Friday 15 November 2013

Inside: Hollywood blurring audience/producer; are YOU?

'Social film': blurring audience/ad/producer divide
In time, we'll consider various web 2.0 theories that typically argue that the contemporary, highly interactive (as opposed to top-down, one way) web is seeing the traditional dividing line between audience/consumer and producer wither away. Concepts such as UGC (user-generated content) and fan-made videos (a key revenue source for YouTube and record labels, through the advertising attached to these) have become very mainstream. Viral campaigns also present ads as fictional or reality texts (including music videos, not just film/'reality' clips).

The fiasco of Snakes on a Plane showed that democratising and outsourcing creative work to an audience (in that case in an effort to create money-spinning buzz and awareness) can be a disaster, but we will most certainly see more and more of this.

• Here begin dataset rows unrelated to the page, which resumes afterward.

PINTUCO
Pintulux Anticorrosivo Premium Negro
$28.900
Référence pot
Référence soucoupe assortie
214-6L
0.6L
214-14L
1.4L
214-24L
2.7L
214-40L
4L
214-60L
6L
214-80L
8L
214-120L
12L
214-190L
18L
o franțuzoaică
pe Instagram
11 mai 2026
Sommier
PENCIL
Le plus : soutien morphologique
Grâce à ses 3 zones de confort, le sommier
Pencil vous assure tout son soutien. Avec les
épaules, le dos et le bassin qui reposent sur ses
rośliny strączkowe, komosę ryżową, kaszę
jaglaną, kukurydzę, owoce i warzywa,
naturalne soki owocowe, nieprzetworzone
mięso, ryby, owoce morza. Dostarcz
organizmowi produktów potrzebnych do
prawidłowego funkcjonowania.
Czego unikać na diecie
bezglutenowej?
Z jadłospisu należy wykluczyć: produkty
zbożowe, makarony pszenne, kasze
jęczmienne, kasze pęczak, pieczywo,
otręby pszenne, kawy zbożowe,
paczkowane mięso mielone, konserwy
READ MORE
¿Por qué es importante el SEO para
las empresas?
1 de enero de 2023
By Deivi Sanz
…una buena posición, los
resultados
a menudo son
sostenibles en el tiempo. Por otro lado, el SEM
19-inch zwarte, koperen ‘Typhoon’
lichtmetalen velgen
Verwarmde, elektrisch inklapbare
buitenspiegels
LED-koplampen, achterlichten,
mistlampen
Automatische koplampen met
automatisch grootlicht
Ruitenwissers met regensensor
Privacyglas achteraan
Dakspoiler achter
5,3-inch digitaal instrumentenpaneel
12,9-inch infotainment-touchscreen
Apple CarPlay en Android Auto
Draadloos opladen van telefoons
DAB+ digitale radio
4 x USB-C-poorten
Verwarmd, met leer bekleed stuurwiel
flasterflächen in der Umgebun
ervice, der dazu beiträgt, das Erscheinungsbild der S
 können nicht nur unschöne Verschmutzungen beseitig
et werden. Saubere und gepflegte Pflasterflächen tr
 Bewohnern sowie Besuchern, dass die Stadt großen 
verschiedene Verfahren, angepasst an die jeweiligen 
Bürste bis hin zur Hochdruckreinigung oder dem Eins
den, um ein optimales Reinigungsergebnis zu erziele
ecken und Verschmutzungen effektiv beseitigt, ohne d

I've blogged elsewhere about examples of film production company Working Title's slick marketing campaign for films such as Tinker, Tailor, Soldier, Spy, which used online (spy-style) puzzles as part of multimedia campaign spanning supermarkets, posters and other such traditional fare with social media elements.

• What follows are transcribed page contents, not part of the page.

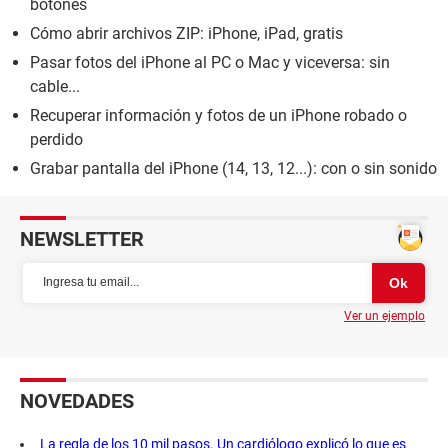
botones
Cómo abrir archivos ZIP: iPhone, iPad, gratis
Pasar fotos del iPhone al PC o Mac y viceversa: sin
cable...
Recuperar información y fotos de un iPhone robado o
perdido
Grabar pantalla del iPhone (14, 13, 12...): con o sin sonido
NEWSLETTER
Ver un ejemplo
NOVEDADES
La regla de los 10 mil pasos. Un cardiólogo explicó lo que es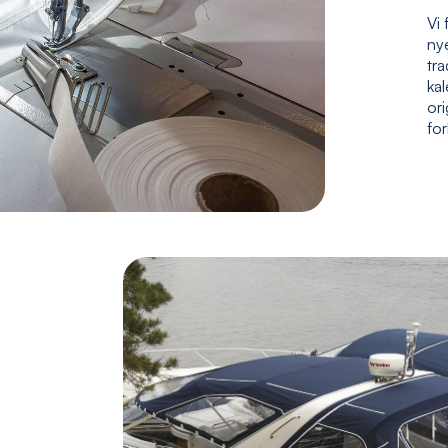
Vi 
nye
tr
kal
ori
fo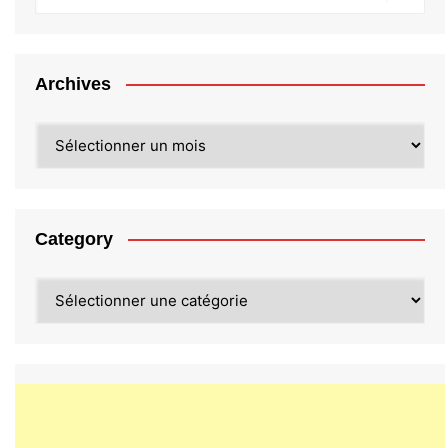
Archives
Archives
Category
Category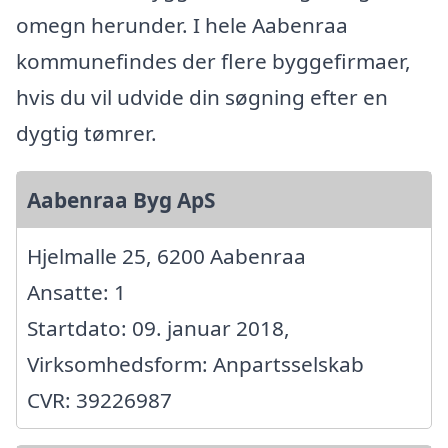
omegn herunder. I hele Aabenraa
kommunefindes der flere byggefirmaer,
hvis du vil udvide din søgning efter en
dygtig tømrer.
Aabenraa Byg ApS
Hjelmalle 25, 6200 Aabenraa
Ansatte: 1
Startdato: 09. januar 2018,
Virksomhedsform: Anpartsselskab
CVR: 39226987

If you watch the short video below (3mins), ask yourself where the line is drawn here between audience and producer, and film and advertising (the title meshes with Intel's slogan, Intel inside), with the audience given chances to appear in the film and shape the script, whilst the blogs and other online videos and guides that sprang became part of the meta-text (a postmodern theory term).

Then ask yourself what use YOU are making of social media for producing your work. Have YOU used social media for...
  • casting?
  • initial genre/audience research through fan forums?
  • generating pre-release buzz through a company blog/FB/Twitter/Instagram (etc!)?
  • gaining audience feedback through any of the above (and YouTube/Vimeo of course)?
  • used tagging/labels in Blogger/YouTube etc to attract more hits to help with the above?
  • tried YouTube video responses/messages/comments to link to other film/video-makers?
  • designed a viral-style campaign element which helps to involve an audience and increase publicity/awareness?
  • generated and used a QR code as part of this?
  • generally considered options for direct audience involvement in/influence on your production?

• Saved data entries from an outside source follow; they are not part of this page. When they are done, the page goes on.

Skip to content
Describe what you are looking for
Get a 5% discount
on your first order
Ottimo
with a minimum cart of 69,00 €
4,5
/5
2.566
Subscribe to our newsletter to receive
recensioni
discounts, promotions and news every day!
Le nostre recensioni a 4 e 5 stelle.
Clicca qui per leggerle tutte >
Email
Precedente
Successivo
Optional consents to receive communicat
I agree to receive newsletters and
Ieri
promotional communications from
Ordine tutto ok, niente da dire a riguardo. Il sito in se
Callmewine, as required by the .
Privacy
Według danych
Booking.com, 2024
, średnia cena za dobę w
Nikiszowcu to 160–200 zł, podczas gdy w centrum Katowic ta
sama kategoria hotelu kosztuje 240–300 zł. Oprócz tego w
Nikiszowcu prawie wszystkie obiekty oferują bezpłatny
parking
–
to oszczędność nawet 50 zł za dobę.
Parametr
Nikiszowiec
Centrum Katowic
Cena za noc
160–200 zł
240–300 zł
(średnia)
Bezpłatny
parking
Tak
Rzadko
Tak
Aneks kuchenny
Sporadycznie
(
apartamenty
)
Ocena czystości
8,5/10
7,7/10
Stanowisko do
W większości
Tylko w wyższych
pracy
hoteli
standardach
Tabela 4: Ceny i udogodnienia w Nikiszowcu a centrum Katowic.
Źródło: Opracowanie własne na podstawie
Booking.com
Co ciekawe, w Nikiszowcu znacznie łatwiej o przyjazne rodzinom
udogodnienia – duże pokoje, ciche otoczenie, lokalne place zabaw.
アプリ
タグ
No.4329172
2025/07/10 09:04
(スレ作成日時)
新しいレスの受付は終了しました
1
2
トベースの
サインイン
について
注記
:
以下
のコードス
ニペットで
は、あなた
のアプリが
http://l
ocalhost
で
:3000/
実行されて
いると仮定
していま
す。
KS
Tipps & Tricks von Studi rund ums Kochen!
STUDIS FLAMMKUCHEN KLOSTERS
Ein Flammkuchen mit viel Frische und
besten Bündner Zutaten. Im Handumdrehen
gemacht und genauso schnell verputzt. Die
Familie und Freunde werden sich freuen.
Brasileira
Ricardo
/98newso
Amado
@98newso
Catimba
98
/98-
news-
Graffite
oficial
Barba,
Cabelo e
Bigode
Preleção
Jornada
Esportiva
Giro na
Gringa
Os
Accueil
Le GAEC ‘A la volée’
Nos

This is the film Inside, which is itself a good example of the viral methods used by conglomerates these days to get through to ad-weary and wary consumers (Toshiba and Intel were behind this movie): IMDB, Wiki, links to their FB/website etc are in this article. They coined the term 'social film' for this approach.

Prominence of student work on YouTube

I've blogged previously on the growing number of made-for-fun short horror films on YouTube (especially zombie flicks), reflecting the ongoing impact of digitisation and the accessibility of digital film-making today, but its worth noting too how the battalions of Media Studies students across the land are leaving their own legacy. As students conduct research into their chosen genre before setting out to create their own genre piece, increasingly they could be accessing other students' distilled research to do so!

When doing some tagging on archive posts I came across a mention of how prominent my students' work was on YouTube search results - so, a year or so on, I had another look, and sure enough, a 'slasher openings' on YouTube (Nov 15th 2013) produced the following top results:
IGS student work came top of the pile in this search
You can help make your work more widely seen by using YouTube categories and tagging.